* YOUR OBJECTIVE:
Exactly retype the opening line of the entries and every line after it, ending with the line that contains "Boundaries (Saltwater/Freshwater and State/". Skip all pictures.
#### RECORDS SHOWN
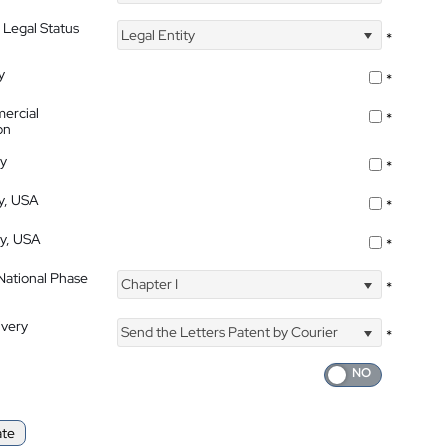
 Legal Status
Legal Entity
*
y
*
ercial
*
on
ty
*
ty, USA
*
ty, USA
*
 National Phase
Chapter I
*
ivery
Send the Letters Patent by Courier
*
ate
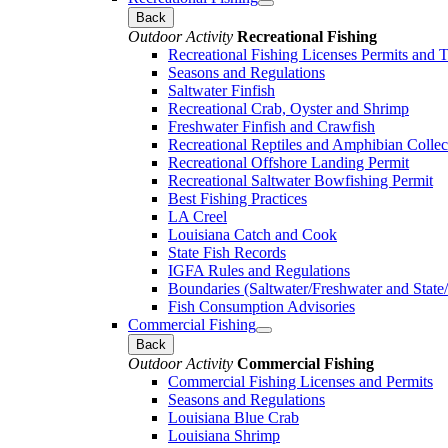
Back
Outdoor Activity
Recreational Fishing
Recreational Fishing Licenses Permits and 
Seasons and Regulations
Saltwater Finfish
Recreational Crab, Oyster and Shrimp
Freshwater Finfish and Crawfish
Recreational Reptiles and Amphibian Collec
Recreational Offshore Landing Permit
Recreational Saltwater Bowfishing Permit
Best Fishing Practices
LA Creel
Louisiana Catch and Cook
State Fish Records
IGFA Rules and Regulations
Boundaries (Saltwater/Freshwater and State/
Fish Consumption Advisories
Commercial Fishing
Back
Outdoor Activity
Commercial Fishing
Commercial Fishing Licenses and Permits
Seasons and Regulations
Louisiana Blue Crab
Louisiana Shrimp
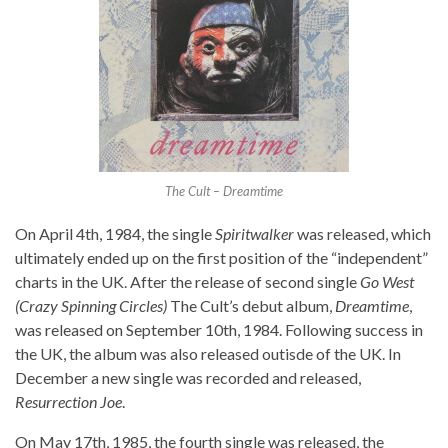
The Cult – Dreamtime
On April 4th, 1984, the single
Spiritwalker
was released, which
ultimately ended up on the first position of the “independent”
charts in the UK. After the release of second single
Go West
(Crazy Spinning Circles)
The Cult’s debut album,
Dreamtime
,
was released on September 10th, 1984. Following success in
the UK, the album was also released outisde of the UK. In
December a new single was recorded and released,
Resurrection Joe
.
On May 17th, 1985, the fourth single was released, the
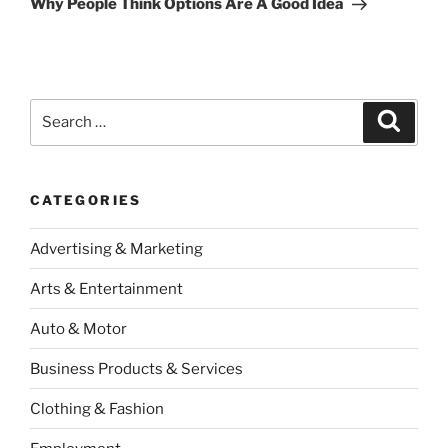
Why People Think Options Are A Good Idea
Search
Search
for:
CATEGORIES
Advertising & Marketing
Arts & Entertainment
Auto & Motor
Business Products & Services
Clothing & Fashion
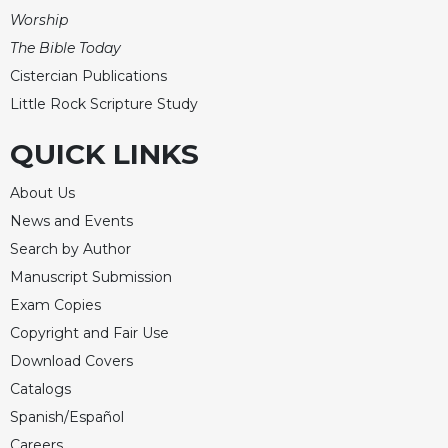
Worship
The Bible Today
Cistercian Publications
Little Rock Scripture Study
QUICK LINKS
About Us
News and Events
Search by Author
Manuscript Submission
Exam Copies
Copyright and Fair Use
Download Covers
Catalogs
Spanish/Español
Careers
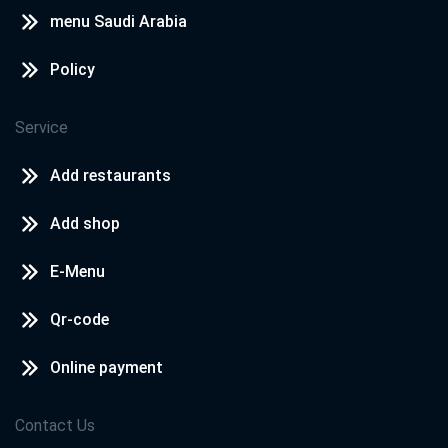
menu Saudi Arabia
Policy
Service
Add restaurants
Add shop
E-Menu
Qr-code
Online payment
Contact Us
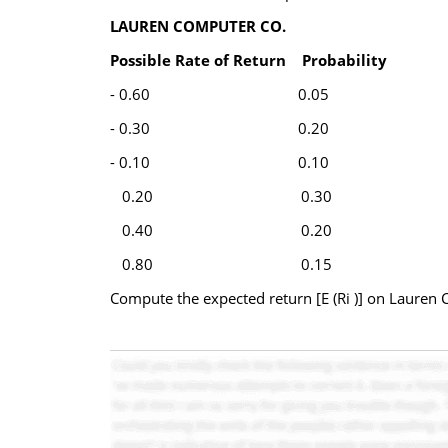
LAUREN COMPUTER CO.
Possible Rate of Return
Probability
- 0.60 0.05
- 0.30 0.20
- 0.10 0.10
0.20 0.30
0.40 0.20
0.80 0.15
Compute the expected return [E (Ri )] on Lauren 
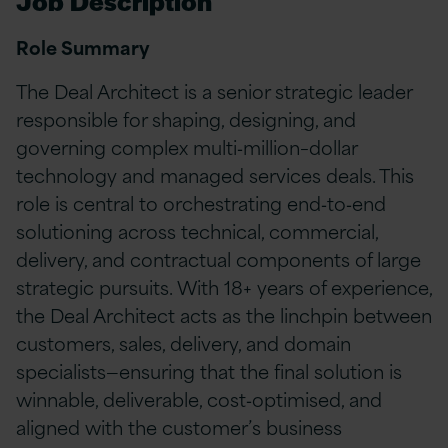
Job Description
Role Summary
The Deal Architect is a senior strategic leader
responsible for shaping, designing, and
governing complex multi‑million–dollar
technology and managed services deals. This
role is central to orchestrating end‑to‑end
solutioning across technical, commercial,
delivery, and contractual components of large
strategic pursuits. With 18+ years of experience,
the Deal Architect acts as the linchpin between
customers, sales, delivery, and domain
specialists—ensuring that the final solution is
winnable, deliverable, cost‑optimised, and
aligned with the customer’s business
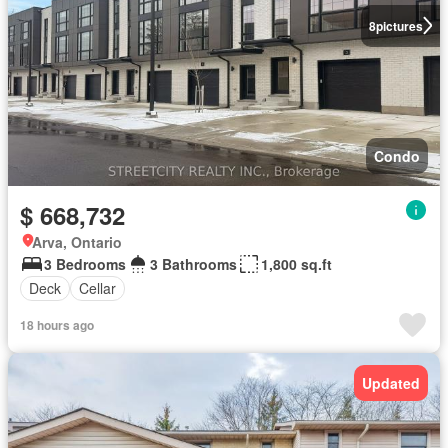
8
pictures
Condo
$ 668,732
Arva, Ontario
3 Bedrooms
3 Bathrooms
1,800 sq.ft
Deck
Cellar
18 hours ago
Updated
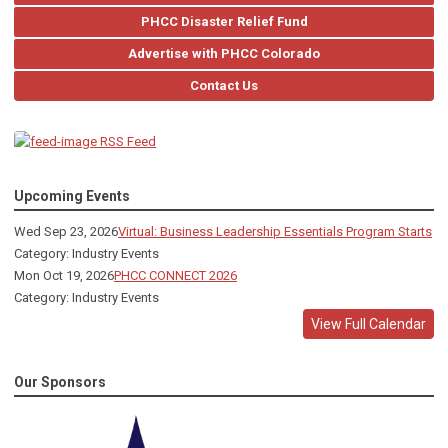
PHCC Disaster Relief Fund
Advertise with PHCC Colorado
Contact Us
RSS Feed
Upcoming Events
Wed Sep 23, 2026
Virtual: Business Leadership Essentials Program Starts
Category: Industry Events
Mon Oct 19, 2026
PHCC CONNECT 2026
Category: Industry Events
View Full Calendar
Our Sponsors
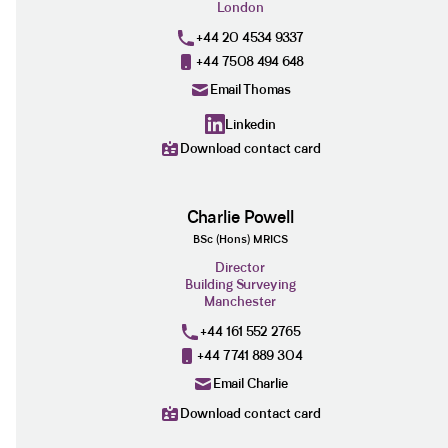
London
+44 20 4534 9337
+44 7508 494 648
Email Thomas
Linkedin
Download contact card
Charlie Powell
BSc (Hons) MRICS
Director
Building Surveying
Manchester
+44 161 552 2765
+44 7741 889 304
Email Charlie
Download contact card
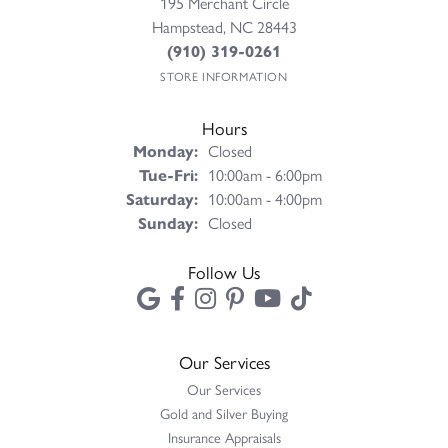
195 Merchant Circle
Hampstead, NC 28443
(910) 319-0261
STORE INFORMATION
Hours
Monday:
Closed
Tuesday - Friday:
Tue-Fri:
10:00am - 6:00pm
Saturday:
10:00am - 4:00pm
Sunday:
Closed
Follow Us
Our Services
Our Services
Gold and Silver Buying
Insurance Appraisals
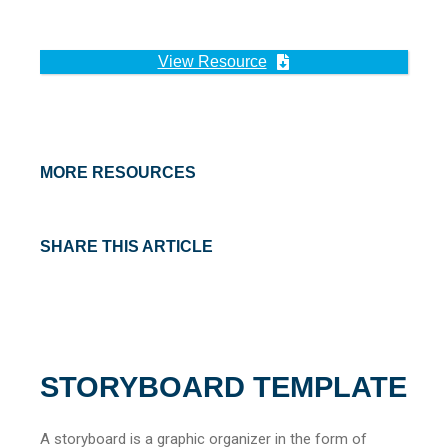
View Resource
MORE RESOURCES
SHARE THIS ARTICLE
STORYBOARD TEMPLATE
A storyboard is a graphic organizer in the form of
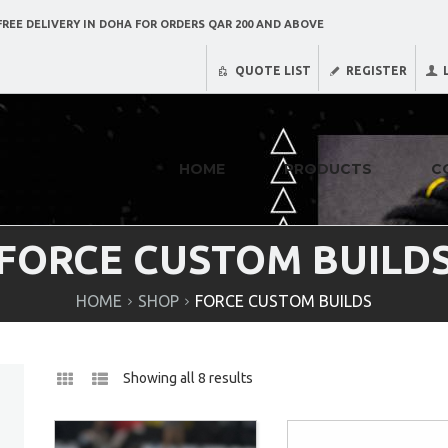
REE DELIVERY IN DOHA FOR ORDERS QAR 200 AND ABOVE
QUOTE LIST
REGISTER
HOME
PRODUCTS
C
FORCE CUSTOM BUILD
HOME
SHOP
FORCE CUSTOM BUILDS
Showing all 8 results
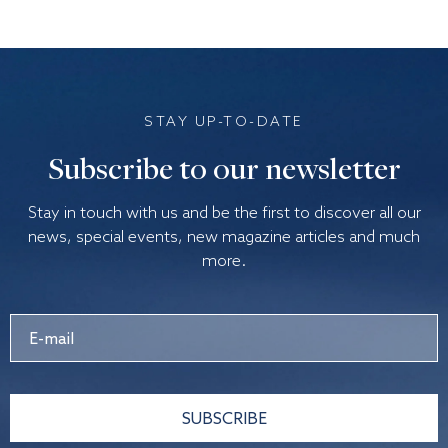
STAY UP-TO-DATE
Subscribe to our newsletter
Stay in touch with us and be the first to discover all our
news, special events, new magazine articles and much
more.
SUBSCRIBE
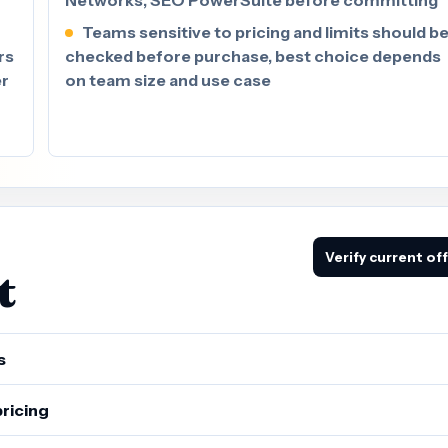
Teams sensitive to pricing and limits should b
rs
checked before purchase, best choice depends
er
on team size and use case
Verify current of
t
s
pricing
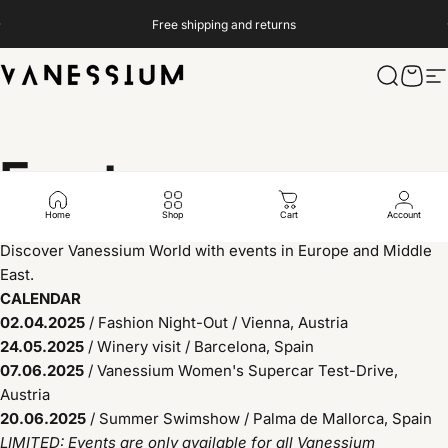
Skip to content
Pause slideshow
Free shipping and returns
Vanessium Suncare
Search
Cart
S
Events
Home
Shop
Cart
Account
Discover Vanessium World with events in Europe and Middle
East.
CALENDAR
02.04.2025
/
Fashion Night-Out / Vienna, Austria
24.05.2025
/
Winery visit / Barcelona, Spain
07.06.2025
/
Vanessium Women's Supercar Test-Drive,
Austria
20.06.2025
/ Summer Swimshow / Palma de Mallorca, Spain
LIMITED: Events are only available for all Vanessium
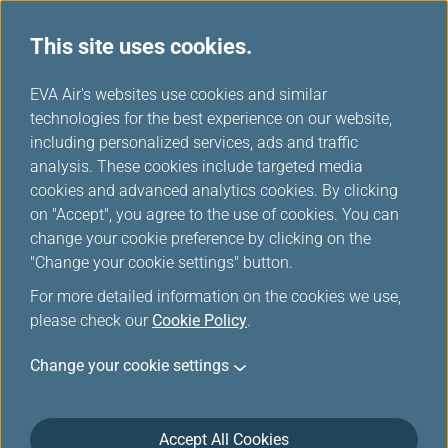
This site uses cookies.
Star Alliance Networks
...
H
EVA Air's websites use cookies and similar
o
technologies for the best experience on our website,
Star Alliance Members
m
including personalized services, ads and traffic
e
analysis. These cookies include targeted media
cookies and advanced analytics cookies. By clicking
on "Accept", you agree to the use of cookies. You can
change your cookie preference by clicking on the
"Change your cookie settings" button.
For more detailed information on the cookies we use,
please check our
Cookie Policy
.
Change your cookie settings
Accept All Cookies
########
* WORKED SOLUTION:
 Legal Status
Legal Entity
*
y
*
ercial
*
on
ty
*
ty, USA
*
ty, USA
*
 National Phase
Chapter I
*
ivery
Send the Letters Patent by Courier
*
ate
Back
Outdoor Activity
Recreational Fishing
Recreational Fishing Licenses Permits and 
Seasons and Regulations
Saltwater Finfish
Recreational Crab, Oyster and Shrimp
Freshwater Finfish and Crawfish
Recreational Reptiles and Amphibian Collec
Recreational Offshore Landing Permit
Recreational Saltwater Bowfishing Permit
Best Fishing Practices
LA Creel
Louisiana Catch and Cook
State Fish Records
IGFA Rules and Regulations
Boundaries (Saltwater/Freshwater and State/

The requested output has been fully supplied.